The new controller is not aimed at temperature control in its application limited. You can easily use it, for example, for volume control. In this case it is only necessary that the resistor 3 accordingly the amount of a flowing liquid, a gas or a vapor automatically is changed. The control setpoint is again set at resistor 4. This The example shows that the new controller can also be used in cases where it is it is not a matter of direct electrical measurement of the operating parameters to be controlled, but about those cases where any other operational variables measured by an electrical resistance can be simulated. Also to regulate the relationship The controller can be used in two sizes. With the boiler control there is z. B. the task, depending on the steam withdrawal or the amount of fuel To regulate combustion air.
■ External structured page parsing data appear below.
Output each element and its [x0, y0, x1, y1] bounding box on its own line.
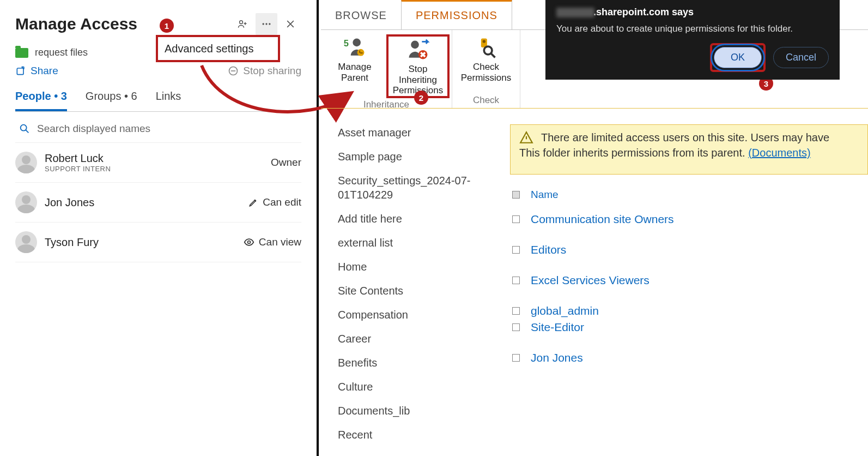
- browser-confirm-dialog: .sharepoint.com says You are about to cr…: [545, 0, 840, 80]
- svg-point-7: [247, 241, 250, 244]
- row-checkbox[interactable]: [512, 307, 520, 315]
- ribbon-tab-permissions[interactable]: PERMISSIONS: [401, 0, 512, 29]
- person-row[interactable]: Jon Jones Can edit: [15, 183, 301, 223]
- svg-point-0: [240, 21, 243, 24]
- person-name: Robert Luck: [45, 152, 111, 165]
- row-checkbox[interactable]: [512, 277, 520, 284]
- warning-icon: [519, 130, 533, 145]
- permissions-table: Name Communication site Owners Editors E…: [512, 185, 868, 373]
- svg-point-3: [269, 23, 270, 25]
- step-badge-1: 1: [160, 19, 174, 33]
- svg-point-10: [357, 49, 365, 56]
- nav-link[interactable]: Asset manager: [338, 125, 496, 140]
- svg-point-2: [265, 23, 267, 25]
- group-link[interactable]: Jon Jones: [531, 351, 583, 364]
- nav-link[interactable]: Culture: [338, 380, 496, 394]
- svg-point-6: [21, 125, 27, 131]
- row-checkbox[interactable]: [512, 354, 520, 362]
- stop-inheriting-icon: [405, 37, 431, 63]
- group-inheritance-label: Inheritance: [363, 98, 409, 111]
- avatar: [15, 231, 37, 253]
- more-options-button[interactable]: [256, 13, 277, 35]
- svg-rect-12: [360, 52, 363, 53]
- group-link[interactable]: Communication site Owners: [531, 213, 674, 226]
- manage-parent-icon: 5: [343, 34, 367, 61]
- nav-link[interactable]: Recent: [338, 428, 496, 442]
- svg-rect-11: [359, 51, 360, 53]
- tab-links[interactable]: Links: [156, 90, 181, 111]
- person-row[interactable]: Tyson Fury Can view: [15, 223, 301, 262]
- nav-link[interactable]: Documents_lib: [338, 404, 496, 418]
- person-row[interactable]: Robert Luck SUPPORT INTERN Owner: [15, 143, 301, 183]
- svg-point-18: [483, 40, 486, 43]
- group-check-label: Check: [473, 94, 499, 107]
- share-label: Share: [31, 65, 58, 77]
- step-badge-2: 2: [414, 91, 428, 105]
- svg-point-1: [263, 23, 264, 25]
- column-header-name[interactable]: Name: [531, 189, 559, 201]
- nav-link[interactable]: Career: [338, 332, 496, 346]
- stop-sharing-label: Stop sharing: [243, 65, 301, 77]
- manage-access-title: Manage Access: [15, 15, 137, 33]
- grant-access-icon[interactable]: [232, 13, 253, 35]
- person-role[interactable]: Can view: [244, 236, 301, 248]
- svg-point-13: [411, 41, 419, 49]
- share-button[interactable]: Share: [15, 65, 58, 77]
- cmd-check-permissions-label: Check Permissions: [456, 62, 517, 83]
- cmd-check-permissions[interactable]: Check Permissions: [454, 34, 518, 83]
- warning-banner: There are limited access users on this s…: [510, 124, 868, 175]
- nav-link[interactable]: Compensation: [338, 308, 496, 322]
- ribbon-tab-browse[interactable]: BROWSE: [321, 2, 401, 29]
- search-input[interactable]: [37, 123, 301, 135]
- nav-link[interactable]: Benefits: [338, 356, 496, 370]
- folder-name: request files: [35, 47, 88, 58]
- warning-parent-link[interactable]: (Documents): [748, 147, 810, 159]
- cmd-manage-parent[interactable]: 5 Manage Parent: [323, 34, 386, 98]
- dialog-title: .sharepoint.com says: [556, 7, 829, 18]
- row-checkbox[interactable]: [512, 246, 520, 254]
- cmd-manage-parent-label: Manage Parent: [324, 62, 385, 83]
- advanced-settings-label: Advanced settings: [165, 43, 253, 55]
- avatar: [15, 191, 37, 213]
- site-nav: Asset managerSample pageSecurity_setting…: [338, 125, 496, 442]
- person-name: Jon Jones: [45, 196, 94, 209]
- nav-link[interactable]: Add title here: [338, 212, 496, 226]
- dialog-cancel-button[interactable]: Cancel: [773, 47, 829, 68]
- close-button[interactable]: [280, 13, 301, 35]
- tab-groups[interactable]: Groups • 6: [86, 90, 137, 111]
- nav-link[interactable]: external list: [338, 236, 496, 250]
- table-row: Editors: [512, 235, 868, 265]
- person-name: Tyson Fury: [45, 236, 99, 249]
- cmd-stop-inheriting[interactable]: Stop Inheriting Permissions: [386, 34, 450, 98]
- dialog-ok-button[interactable]: OK: [714, 47, 762, 68]
- person-role[interactable]: Owner: [271, 157, 301, 169]
- tab-people[interactable]: People • 3: [15, 90, 67, 111]
- avatar: [15, 152, 37, 173]
- blurred-domain: [556, 8, 594, 17]
- group-link[interactable]: Editors: [531, 243, 566, 256]
- search-icon: [19, 123, 31, 135]
- svg-rect-4: [17, 68, 23, 75]
- row-checkbox[interactable]: [512, 215, 520, 223]
- select-all-checkbox[interactable]: [512, 191, 520, 199]
- svg-point-19: [484, 46, 492, 55]
- row-checkbox[interactable]: [512, 323, 520, 331]
- svg-text:5: 5: [344, 38, 349, 48]
- advanced-settings-menu-item[interactable]: Advanced settings: [156, 35, 280, 62]
- nav-link[interactable]: Home: [338, 260, 496, 274]
- stop-sharing-button[interactable]: Stop sharing: [228, 65, 301, 77]
- group-link[interactable]: Excel Services Viewers: [531, 274, 650, 287]
- group-link[interactable]: Site-Editor: [531, 321, 584, 334]
- table-row: Site-Editor: [512, 321, 868, 343]
- nav-link[interactable]: Site Contents: [338, 284, 496, 298]
- nav-link[interactable]: Security_settings_2024-07-01T104229: [338, 173, 496, 202]
- nav-link[interactable]: Sample page: [338, 149, 496, 164]
- svg-point-9: [353, 39, 361, 47]
- check-permissions-icon: [474, 34, 498, 61]
- dialog-message: You are about to create unique permissio…: [556, 23, 829, 34]
- person-role[interactable]: Can edit: [248, 196, 301, 208]
- table-row: Excel Services Viewers: [512, 265, 868, 296]
- warning-line1: There are limited access users on this s…: [541, 131, 829, 144]
- person-subtitle: SUPPORT INTERN: [45, 165, 111, 173]
- group-link[interactable]: global_admin: [531, 304, 599, 317]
In this case adjust the amount of steam with a suitable one Measuring device the resistance q., While a measuring device for the fuel or the combustion air the resistor 3 adjusted so that the desired adjustment of the furnace to the Steam extraction can be achieved. With a gas mixture control, both resistors q. and 3 z. B. be influenced by two flow meters or pressure meters, on. the connected to both gas supply lines. are. The valve is located in one, the Gas supply lines.

Claims (1)

I ATRNT CLAIM: i. Hydraulic regulator operated by an electric Measuring device is controlled, its movable system with the hydraulic control element is coupled, characterized by the use of a differential galvanometer (i), one of which has a coil (1b) with a <itself, corresponding to the one to be regulated Resistance changing size (3) is in the same branch and its other branch. Coil (iu) finite a resistor used to set the control setpoint (4.) is connected to the <either by hand or as a function of one himself arbitrarily changing physical variable is automatically adjusted, and its Setting means (19) with a further setting means (18) of an additional resistor (17) is coupled, which is in the common power supply of the two coils of the differential galvanometer is switched on so that it is adjusted in the opposite direction like that of the control setpoint resistor (q.). a. Regulator according to claim i, characterized characterized in that a coupling element on the one hand on the differential galvanometer (i) and on the other hand, attached to a lever (7) carrying the hydraulic control element Band (9) is provided.